Takeaway #6: Illusion has its place… optimize that- When appearance, versus performance, is your goal, there are some “tricks” to styling your transformation to optimize that. Focusing on the muscle groups that are most visible, such as the upper chest, shoulders, traps, biceps, abs and upper back all give the illusion of a more powerful build. Perspective comes into play here - often, that illusion is partly accented by a tiny waist.
Takeaway #7: Find your real leanness target- When your goal is to give the appearance of being lean, don’t overdo it. When a man gets his body fat down to anywhere within the 13-18% range, his appearance will be essentially the same. Below the Lean Threshold of 10%, he’ll be very lean (as opposed to ripped at 6 – 9% or shredded at 5% or less). Over 18%, he may appear to be soft or fat. To really make your physique noteworthy, try to achieve 10% body fat (about 15% for a woman) and maintain it. You’ll find that once you reach 10% body fat, it’s not that difficult to maintain that level.
Takeaway #8: Achieve specific goals- Your workout regimen should be designed to develop the appearance that you’re looking for, so it should involve the specific type of training involved with that activity. If you want to look like a professional boxer, you probably don’t want to focus on bicycle training to develop your calves & thighs, while ignoring your upper body. Before beginning, take time to identify the precise effects you want to project, and design your workouts accordingly.
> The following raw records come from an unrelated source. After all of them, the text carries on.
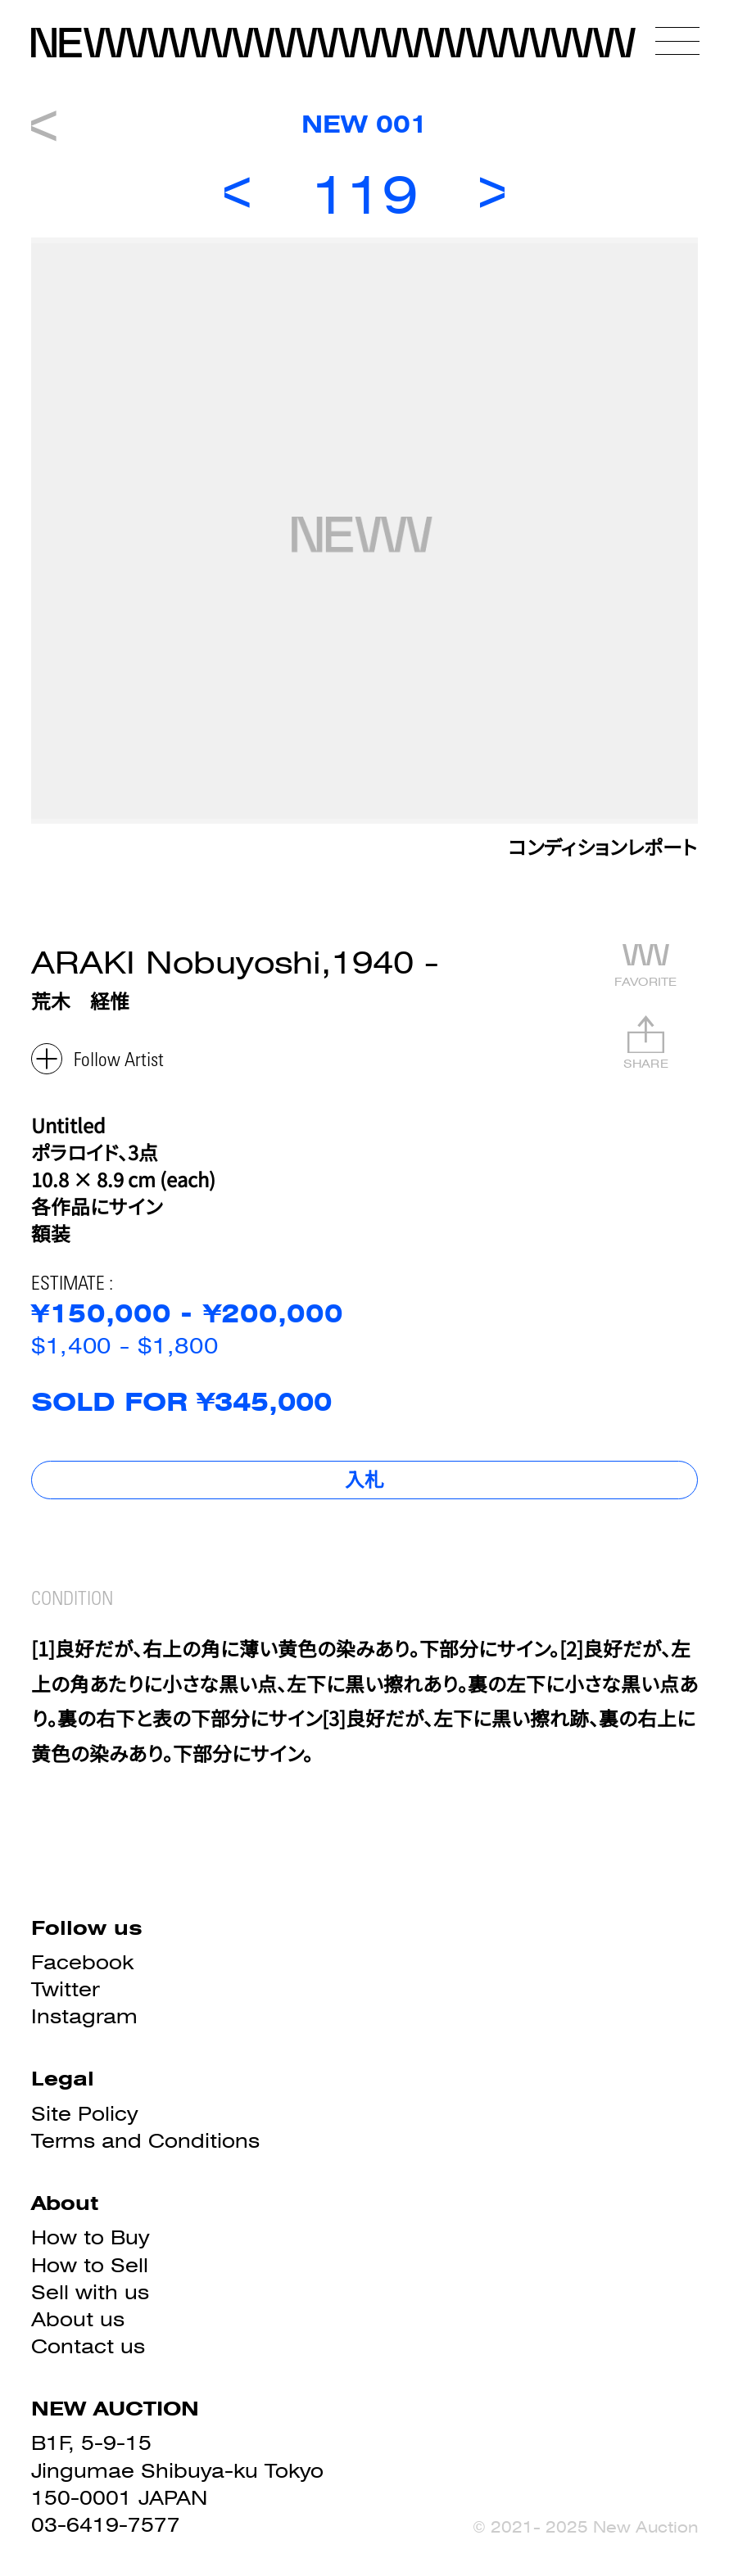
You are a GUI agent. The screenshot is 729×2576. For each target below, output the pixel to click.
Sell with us (90, 2292)
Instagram (84, 2016)
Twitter (65, 1989)
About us (78, 2319)
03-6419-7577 (105, 2525)
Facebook (82, 1962)
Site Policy (84, 2114)
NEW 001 (364, 124)
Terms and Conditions (145, 2141)
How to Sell (89, 2265)
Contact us (88, 2346)
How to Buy (90, 2237)
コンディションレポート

Bringing it all together to achieve your goals
Actors know precisely what look they need to achieve, and their training is designed to bring them that look. Your training should be similarly focused, in order to achieve the quickest and most effective results. Don’t let yourself be sidetracked into training that doesn’t contribute directly to your goals. In this sort of program, more isn’t necessarily better.
It should be obvious that the repeated use of “appearance” and “look” imply just that. You may have those six-pack abs you want to show off on the beach, but that doesn’t imply you have the core strength to take a couple of rounds of belly punches from Evander Holyfield.
While this sort of training certainly contributes to your health, it’s important to remember that the results are somewhat superficial. Just because you may think you look like you can snatch 500 lbs of free weight doesn’t mean you can. This sort of training won’t prepare you for highly strenuous activity, but it can make you look like you do it every day. Recognize the performance limitations of this type of training and avoid injuring yourself.